# GIVEN RECORDS

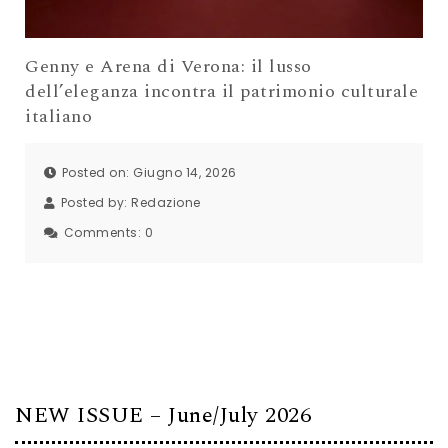
Genny e Arena di Verona: il lusso
dell’eleganza incontra il patrimonio culturale
italiano
Posted on: Giugno 14, 2026
Posted by:
Redazione
Comments:
0
NEW ISSUE – June/July 2026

# INSTRUCTIONS FOR THE TASK
Pictures are to be left out; everything else in the entries is reproduced verbatim.

# TASK SOLUTION
Genny e Arena di Verona: il lusso
dell’eleganza incontra il patrimonio culturale
italiano
Posted on: Giugno 14, 2026
Posted by:
Redazione
Comments:
0
NEW ISSUE – June/July 2026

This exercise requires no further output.